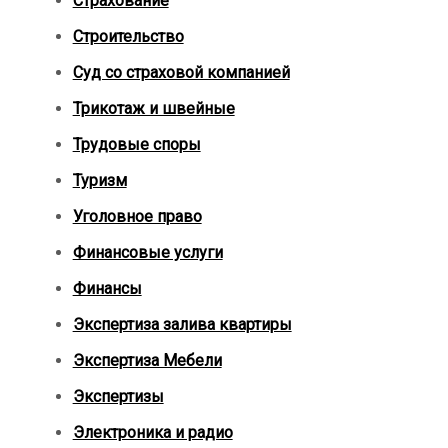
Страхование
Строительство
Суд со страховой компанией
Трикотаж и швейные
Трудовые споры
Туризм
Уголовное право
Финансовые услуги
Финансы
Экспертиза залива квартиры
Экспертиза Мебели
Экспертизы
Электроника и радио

* * *

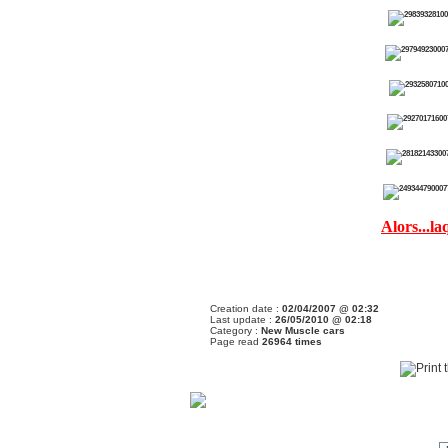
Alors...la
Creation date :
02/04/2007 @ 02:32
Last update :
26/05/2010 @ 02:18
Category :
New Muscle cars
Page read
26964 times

* * *

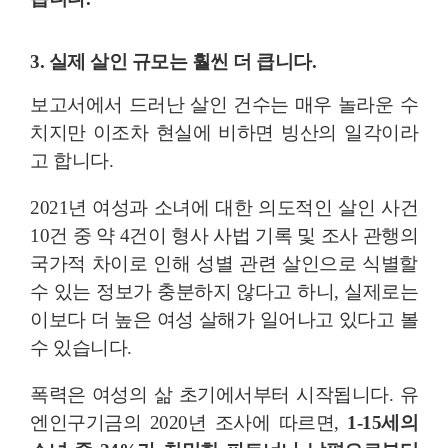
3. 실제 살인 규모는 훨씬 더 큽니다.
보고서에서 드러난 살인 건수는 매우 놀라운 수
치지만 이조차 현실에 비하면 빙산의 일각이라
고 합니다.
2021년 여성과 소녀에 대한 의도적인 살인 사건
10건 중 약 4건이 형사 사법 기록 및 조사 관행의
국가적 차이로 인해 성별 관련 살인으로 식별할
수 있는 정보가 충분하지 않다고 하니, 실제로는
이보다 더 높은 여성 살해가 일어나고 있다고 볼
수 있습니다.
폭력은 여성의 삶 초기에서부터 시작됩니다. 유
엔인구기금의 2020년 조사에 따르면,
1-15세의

▸ **What you need to do**
Using only the listing above, restate exactly the lines from the line containing "Трикотаж и швейные" through the line containing "Электроника и радио", both included.

▸ **Final answer**
Трикотаж и швейные
Трудовые споры
Туризм
Уголовное право
Финансовые услуги
Финансы
Экспертиза залива квартиры
Экспертиза Мебели
Экспертизы
Электроника и радио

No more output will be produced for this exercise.